Gonzalez’s family meets three of the above circumstances (1, 3, and 4). Therefore, Gonzalez is considered a dependent of her parents and will receive limited Financial Aid from any institution within the nation.
Based on FAFSA’s determination, Gonzalez was offered the option to pay tuition in small increments throughout the year (payment plan) or to try to appeal the decision of her parent loan, which she needs to pay back herself after graduation. There was no other additional aid option offered.
Gonzalez added, “It is hard for me to see people, people that can just hang out on the quad all day and not have to worry about anything but classes. I never really had that experience here. For me, even last year (before the denial of the parent loan), I was not the type of person that could just focus on school.”

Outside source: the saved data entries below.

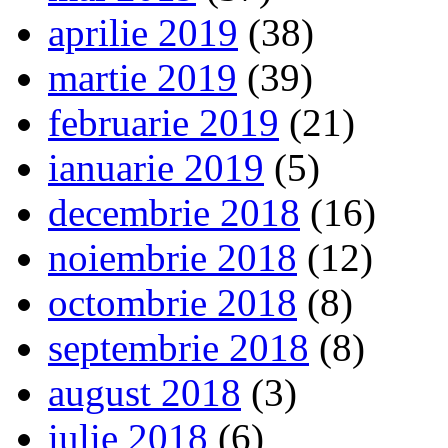
aprilie 2019
(38)
martie 2019
(39)
februarie 2019
(21)
ianuarie 2019
(5)
decembrie 2018
(16)
noiembrie 2018
(12)
octombrie 2018
(8)
septembrie 2018
(8)
august 2018
(3)
iulie 2018
(6)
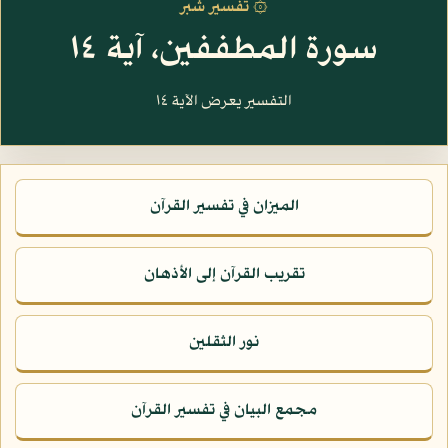
۞ تفسير شبر
سورة المطففين، آية ١٤
التفسير يعرض الآية ١٤
الميزان في تفسير القرآن
تقريب القرآن إلى الأذهان
نور الثقلين
مجمع البيان في تفسير القرآن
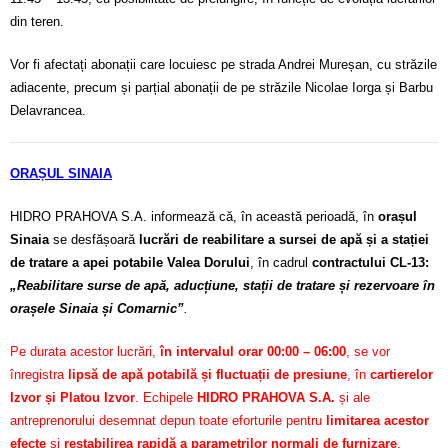
din teren.
Vor fi afectați abonații care locuiesc pe strada Andrei Mureșan, cu străzile
adiacente, precum și parțial abonații de pe străzile Nicolae Iorga și Barbu
Delavrancea.
ORAȘUL SINAIA
HIDRO PRAHOVA S.A. informează că, în această perioadă, în
orașul
Sinaia
se desfășoară
lucrări de reabilitare a sursei de apă și a stației
de tratare a apei potabile Valea Dorului
, în cadrul
contractului CL-13:
„Reabilitare surse de apă, aducțiune, stații de tratare și rezervoare în
orașele Sinaia și Comarnic”
.
Pe durata acestor lucrări,
în intervalul orar 00:00 – 06:00
, se vor
înregistra
lipsă de apă potabilă și fluctuații de presiune
, în
cartierelor
Izvor și Platou Izvor
. Echipele
HIDRO PRAHOVA S.A.
și ale
antreprenorului desemnat depun toate eforturile pentru
limitarea acestor
efecte
și
restabilirea rapidă a parametrilor normali de furnizare
.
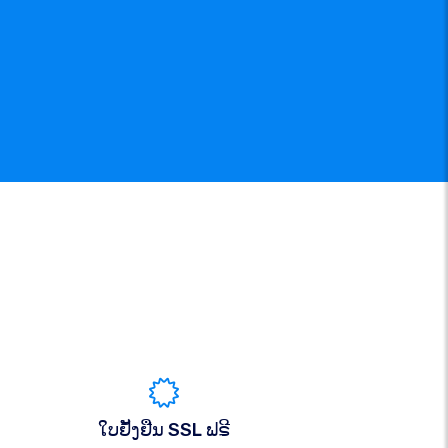
ໃບຢັ້ງຢືນ SSL ຟຣີ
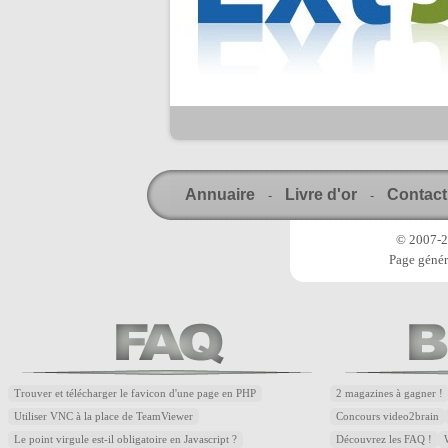
Annuaire
Livre d'or
Contact
-
-
© 2007-20
Page génér
Trouver et télécharger le favicon d'une page en PHP
2 magazines à gagner !
Utiliser VNC à la place de TeamViewer
Concours video2brain
Le point virgule est-il obligatoire en Javascript ?
Découvrez les FAQ !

She continued, “I had support in my decision of leaving. Because it was not just a money thing, but also a mental health thing. I began to recognize that I could not go to a place like CC because I did not fit in. I have always worked for everything that I have ever had in my life despite my parents made $100,000 per year.”
Gonzalez said that she has been used to always working for everything in life. Therefore, going to a school and working so much was not a problem for her at first, until it began to affect both her mental health and work ethics.
“[CC is] a school where a lot of students are very privileged because they can just go to classes. I wasn’t one of these students, despite what the Financial Aid Office has seen my financial circumstances as,” Gonzalez added.
As for the future, Gonzalez has enrolled in an online sociology program at the University of Colorado at Colorado Springs next semester and will continue to work full time as President’s Events Assistant at CC.